I put my hood on again and sat down. The teacher was going around asking everyone to turn in their reports from the findings of their projects. The teacher was walking around collecting them. The teacher gets to me and I sigh. "I'm sorry I sort of destroyed my project and of course didn't go to to fair which means I didn't do the report," I softly said.

"It's ok Emma." I nod. "I will gladly accept an F." "You have the highest grade in the class, I'm not going to give you an F, you're grieving and by me failing you well that won't help in anything now will it." I half smile and nod.

I looked around the classroom and I was so happy to see that Killian wasn't here, I was honestly so annoyed of him that if he had bugged me I would have gone off on him. I guess he had definitely left early for summer break, I mean I knew he was gone but yeah.. Man some people have all the luck. The bell rings and I'm off to lunch. I wasn't that hungry so I got a salad and made my way to my usual spot.

Of course when I got to my spot, there was no one there. I sighed and sat down. I felt horrible, gosh this horrible feeling wouldn't go away. The bell rang and I made my way to my ceramics class.
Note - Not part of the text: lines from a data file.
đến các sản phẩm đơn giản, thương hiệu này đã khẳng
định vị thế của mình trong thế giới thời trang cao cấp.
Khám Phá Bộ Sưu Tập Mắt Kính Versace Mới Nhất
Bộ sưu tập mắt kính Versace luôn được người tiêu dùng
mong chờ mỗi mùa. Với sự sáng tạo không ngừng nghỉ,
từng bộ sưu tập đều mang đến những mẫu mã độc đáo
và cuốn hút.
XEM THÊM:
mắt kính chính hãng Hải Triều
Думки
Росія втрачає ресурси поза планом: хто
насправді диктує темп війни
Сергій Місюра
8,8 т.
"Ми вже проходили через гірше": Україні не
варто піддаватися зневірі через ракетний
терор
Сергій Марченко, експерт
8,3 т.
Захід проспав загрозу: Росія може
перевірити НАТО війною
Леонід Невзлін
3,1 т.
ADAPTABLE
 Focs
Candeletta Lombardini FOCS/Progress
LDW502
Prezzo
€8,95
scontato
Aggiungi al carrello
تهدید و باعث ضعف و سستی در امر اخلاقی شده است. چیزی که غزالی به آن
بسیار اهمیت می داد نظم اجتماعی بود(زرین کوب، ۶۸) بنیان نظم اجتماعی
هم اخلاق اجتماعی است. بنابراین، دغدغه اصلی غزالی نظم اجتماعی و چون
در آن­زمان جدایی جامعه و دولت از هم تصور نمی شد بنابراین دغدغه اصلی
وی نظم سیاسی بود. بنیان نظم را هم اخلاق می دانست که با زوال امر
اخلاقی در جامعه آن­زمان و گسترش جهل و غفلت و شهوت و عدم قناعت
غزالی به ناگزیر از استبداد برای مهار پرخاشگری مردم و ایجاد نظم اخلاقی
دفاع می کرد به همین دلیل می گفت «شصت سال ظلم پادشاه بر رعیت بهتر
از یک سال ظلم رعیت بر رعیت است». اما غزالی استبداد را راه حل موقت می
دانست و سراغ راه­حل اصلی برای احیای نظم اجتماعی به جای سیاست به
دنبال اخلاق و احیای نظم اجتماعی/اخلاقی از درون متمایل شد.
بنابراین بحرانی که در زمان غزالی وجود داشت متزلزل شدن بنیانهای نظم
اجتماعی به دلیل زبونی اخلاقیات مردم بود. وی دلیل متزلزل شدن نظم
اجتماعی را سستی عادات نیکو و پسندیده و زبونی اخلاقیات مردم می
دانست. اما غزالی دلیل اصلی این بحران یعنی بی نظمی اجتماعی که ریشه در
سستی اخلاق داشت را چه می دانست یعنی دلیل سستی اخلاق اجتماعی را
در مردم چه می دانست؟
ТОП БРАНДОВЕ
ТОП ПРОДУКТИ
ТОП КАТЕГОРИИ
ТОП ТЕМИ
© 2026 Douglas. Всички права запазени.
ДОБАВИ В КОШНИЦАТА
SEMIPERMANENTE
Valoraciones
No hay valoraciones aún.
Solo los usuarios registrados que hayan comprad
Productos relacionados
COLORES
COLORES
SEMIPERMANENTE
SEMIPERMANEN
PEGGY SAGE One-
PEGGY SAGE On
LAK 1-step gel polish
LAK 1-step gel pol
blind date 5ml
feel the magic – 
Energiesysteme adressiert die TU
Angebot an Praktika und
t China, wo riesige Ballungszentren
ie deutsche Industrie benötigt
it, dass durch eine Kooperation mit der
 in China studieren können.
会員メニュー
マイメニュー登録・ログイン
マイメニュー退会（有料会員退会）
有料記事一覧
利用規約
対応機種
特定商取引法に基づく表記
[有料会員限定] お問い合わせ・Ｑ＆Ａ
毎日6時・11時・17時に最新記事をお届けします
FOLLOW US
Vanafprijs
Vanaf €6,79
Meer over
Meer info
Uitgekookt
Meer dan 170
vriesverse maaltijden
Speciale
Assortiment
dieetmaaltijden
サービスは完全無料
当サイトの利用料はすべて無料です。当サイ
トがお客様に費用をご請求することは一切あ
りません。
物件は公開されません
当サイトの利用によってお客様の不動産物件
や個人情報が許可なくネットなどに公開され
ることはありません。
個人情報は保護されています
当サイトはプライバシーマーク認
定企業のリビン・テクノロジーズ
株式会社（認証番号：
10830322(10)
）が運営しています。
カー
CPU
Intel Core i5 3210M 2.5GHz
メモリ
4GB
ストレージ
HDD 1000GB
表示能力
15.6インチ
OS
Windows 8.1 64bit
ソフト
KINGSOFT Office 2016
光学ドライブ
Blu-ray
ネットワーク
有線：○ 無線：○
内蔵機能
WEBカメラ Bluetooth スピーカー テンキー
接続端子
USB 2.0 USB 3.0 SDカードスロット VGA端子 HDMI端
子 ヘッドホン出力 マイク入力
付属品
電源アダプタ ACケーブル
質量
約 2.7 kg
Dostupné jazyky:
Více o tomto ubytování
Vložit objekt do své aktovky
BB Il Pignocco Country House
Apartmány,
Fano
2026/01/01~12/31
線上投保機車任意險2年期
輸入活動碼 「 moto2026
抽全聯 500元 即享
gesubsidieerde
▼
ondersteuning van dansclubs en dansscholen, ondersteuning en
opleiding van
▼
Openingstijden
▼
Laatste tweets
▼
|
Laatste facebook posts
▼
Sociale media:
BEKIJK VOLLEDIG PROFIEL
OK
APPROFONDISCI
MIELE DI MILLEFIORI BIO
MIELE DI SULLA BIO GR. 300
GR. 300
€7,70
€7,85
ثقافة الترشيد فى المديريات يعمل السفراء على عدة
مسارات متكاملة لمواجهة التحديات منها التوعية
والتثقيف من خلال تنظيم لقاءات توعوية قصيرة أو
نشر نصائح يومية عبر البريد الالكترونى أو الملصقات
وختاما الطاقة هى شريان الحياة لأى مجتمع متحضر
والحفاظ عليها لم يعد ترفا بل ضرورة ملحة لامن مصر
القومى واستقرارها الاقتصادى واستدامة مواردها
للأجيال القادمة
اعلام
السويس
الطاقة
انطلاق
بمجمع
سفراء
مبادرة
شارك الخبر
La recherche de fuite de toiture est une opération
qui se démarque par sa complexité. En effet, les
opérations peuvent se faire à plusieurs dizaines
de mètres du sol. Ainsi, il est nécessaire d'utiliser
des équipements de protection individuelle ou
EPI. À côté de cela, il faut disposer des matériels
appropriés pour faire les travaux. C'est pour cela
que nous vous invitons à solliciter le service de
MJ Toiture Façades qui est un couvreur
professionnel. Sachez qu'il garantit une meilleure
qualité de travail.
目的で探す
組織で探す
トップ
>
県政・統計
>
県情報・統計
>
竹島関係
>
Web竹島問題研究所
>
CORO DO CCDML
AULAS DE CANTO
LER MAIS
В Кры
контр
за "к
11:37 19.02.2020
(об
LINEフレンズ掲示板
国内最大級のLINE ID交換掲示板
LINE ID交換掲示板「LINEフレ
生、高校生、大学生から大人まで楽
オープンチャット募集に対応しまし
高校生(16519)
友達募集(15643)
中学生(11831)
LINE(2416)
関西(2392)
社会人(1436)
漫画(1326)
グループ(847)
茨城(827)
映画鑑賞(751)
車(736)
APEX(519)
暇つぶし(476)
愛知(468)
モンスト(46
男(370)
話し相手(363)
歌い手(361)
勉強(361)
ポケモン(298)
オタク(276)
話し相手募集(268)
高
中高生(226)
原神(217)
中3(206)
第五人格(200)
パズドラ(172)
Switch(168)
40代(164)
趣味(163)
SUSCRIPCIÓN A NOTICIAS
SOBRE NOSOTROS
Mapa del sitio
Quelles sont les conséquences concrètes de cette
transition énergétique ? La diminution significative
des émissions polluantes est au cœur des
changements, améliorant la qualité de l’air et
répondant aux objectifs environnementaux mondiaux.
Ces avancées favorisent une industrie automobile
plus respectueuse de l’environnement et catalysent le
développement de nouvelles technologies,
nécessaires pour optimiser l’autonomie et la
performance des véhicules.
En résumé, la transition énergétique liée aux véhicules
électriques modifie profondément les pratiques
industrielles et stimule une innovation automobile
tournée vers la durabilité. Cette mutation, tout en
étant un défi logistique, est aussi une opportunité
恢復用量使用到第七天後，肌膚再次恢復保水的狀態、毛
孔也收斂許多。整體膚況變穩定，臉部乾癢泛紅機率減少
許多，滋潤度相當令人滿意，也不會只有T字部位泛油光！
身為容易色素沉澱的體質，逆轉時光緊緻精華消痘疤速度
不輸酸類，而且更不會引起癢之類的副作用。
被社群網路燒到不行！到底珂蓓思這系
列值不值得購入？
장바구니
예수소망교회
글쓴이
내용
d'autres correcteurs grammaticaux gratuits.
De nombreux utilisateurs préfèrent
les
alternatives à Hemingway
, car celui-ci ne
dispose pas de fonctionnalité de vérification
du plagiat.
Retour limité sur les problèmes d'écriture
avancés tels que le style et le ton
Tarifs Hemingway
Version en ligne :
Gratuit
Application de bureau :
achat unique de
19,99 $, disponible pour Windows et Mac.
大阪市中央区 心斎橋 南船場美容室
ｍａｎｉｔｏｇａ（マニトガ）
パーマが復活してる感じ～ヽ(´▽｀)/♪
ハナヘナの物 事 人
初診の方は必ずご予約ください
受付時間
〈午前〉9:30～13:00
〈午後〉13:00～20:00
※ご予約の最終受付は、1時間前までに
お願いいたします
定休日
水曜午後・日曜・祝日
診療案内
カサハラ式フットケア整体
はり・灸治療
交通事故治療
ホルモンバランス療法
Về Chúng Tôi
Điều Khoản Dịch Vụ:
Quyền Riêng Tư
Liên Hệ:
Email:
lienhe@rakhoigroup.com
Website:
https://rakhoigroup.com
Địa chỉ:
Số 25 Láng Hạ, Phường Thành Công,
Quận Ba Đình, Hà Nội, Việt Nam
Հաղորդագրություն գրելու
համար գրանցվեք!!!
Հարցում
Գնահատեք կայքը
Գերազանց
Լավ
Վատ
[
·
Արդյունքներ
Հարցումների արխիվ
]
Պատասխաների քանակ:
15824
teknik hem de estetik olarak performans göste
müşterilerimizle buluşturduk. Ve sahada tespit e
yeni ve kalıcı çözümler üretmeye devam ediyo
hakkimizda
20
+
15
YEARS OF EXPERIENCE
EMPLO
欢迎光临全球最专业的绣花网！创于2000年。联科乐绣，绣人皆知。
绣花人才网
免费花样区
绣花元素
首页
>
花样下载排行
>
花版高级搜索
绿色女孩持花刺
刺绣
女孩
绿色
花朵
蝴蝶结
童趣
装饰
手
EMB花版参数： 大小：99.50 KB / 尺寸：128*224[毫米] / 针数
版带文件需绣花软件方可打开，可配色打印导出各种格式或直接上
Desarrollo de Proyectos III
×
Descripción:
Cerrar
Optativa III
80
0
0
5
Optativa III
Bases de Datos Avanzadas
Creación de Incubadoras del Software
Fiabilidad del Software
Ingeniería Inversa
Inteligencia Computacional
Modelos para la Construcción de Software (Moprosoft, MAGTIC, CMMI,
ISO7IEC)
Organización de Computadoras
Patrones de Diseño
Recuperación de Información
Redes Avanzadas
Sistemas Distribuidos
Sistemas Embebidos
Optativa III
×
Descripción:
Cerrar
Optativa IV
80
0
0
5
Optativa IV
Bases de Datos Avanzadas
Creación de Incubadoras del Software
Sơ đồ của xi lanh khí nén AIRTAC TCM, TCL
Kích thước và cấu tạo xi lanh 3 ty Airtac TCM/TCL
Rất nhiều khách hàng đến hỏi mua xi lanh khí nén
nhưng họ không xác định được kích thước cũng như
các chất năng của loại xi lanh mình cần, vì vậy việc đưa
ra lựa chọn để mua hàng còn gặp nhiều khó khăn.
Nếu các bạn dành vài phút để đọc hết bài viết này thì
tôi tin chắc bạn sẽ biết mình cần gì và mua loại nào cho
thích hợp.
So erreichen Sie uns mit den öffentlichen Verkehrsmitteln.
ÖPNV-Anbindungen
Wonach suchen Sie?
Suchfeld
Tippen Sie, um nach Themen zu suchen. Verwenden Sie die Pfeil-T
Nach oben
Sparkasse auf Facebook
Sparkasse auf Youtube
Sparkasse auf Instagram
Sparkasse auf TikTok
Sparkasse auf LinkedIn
All the teachers were being understanding of me and were letting me get by without doing anything. Class ends and I walk out the door and Neal isn't waiting for me.

This hurts, it hurts so much. I slowly make my way to my English class when I see someone shoving this kid around. I snap. "Hey leave him alone!" I scream out. He turns around and laughs. I make way up to them and help the kid off the floor. That's when the bell rings.

"Why are you picking on him?" He laughs. "Go away nerd, unless you want to suffer his same fate," he said as he shoved the kid. So much anger started to grow inside me that I punched the guy. He falls to the ground and is almost unconscious. "Unless you want the school to find out you got knocked out by a girl I suggest you to leave this kid alone." He nods and lays back down.

I smile and walked away. Man did that feel good. I didn't know I could punch like that, if I had the guts to do that when Neal was getting attack he might still be alive. I sighed and made my way to English. As the class was going by I get a brilliant idea. I know what I'm going to do over the summer.

Instead of spending time volunteering at the science center I will be doing something that will benefit others and I will keep the promise I made to Neal. I knew that as soon as I punched that guy something in me was born. I'm not the same Emma but rather a new Emma. And I know that over summer break I will become someone different, not weak but strong.

The bell rings and I make my way to the bus. Once I got home I went straight to my room which only made my aunt feel more and more concerned over my well being. I look around my room and I see pictures of Neal and I. I start to cut them and I just start to make a mess.

Today was extremely hard, I don't know why but I started to cry. Endless tears were coming out. That's when my aunt bursts through the door. "Emma," she softly says as she comes over to me and hugs me. I bury my face in her neck.

"I miss him so much, so damn much." She nods and caresses my head. "I know sweet heart, I know." I sigh. "Well there's only a couple of more days left of the school year, once that ends you can rest." I nod. "I bought some ice cream, your favorite." I smile. "I'll come bring you a bowl." I smile as she walked away.

My aunt so loving and caring. I love her so much, honestly she's amazing. But what worries me is that she might not be happy with what I'm thinking of doing. Over the summer, I'm going to change in a way that she won't like but it's for my own good and for the sake of others. It's the only way to get back for what Merlyn and those idiots did to my Neal.

They will pay, and I will be ready to kick their butts and make them suffer.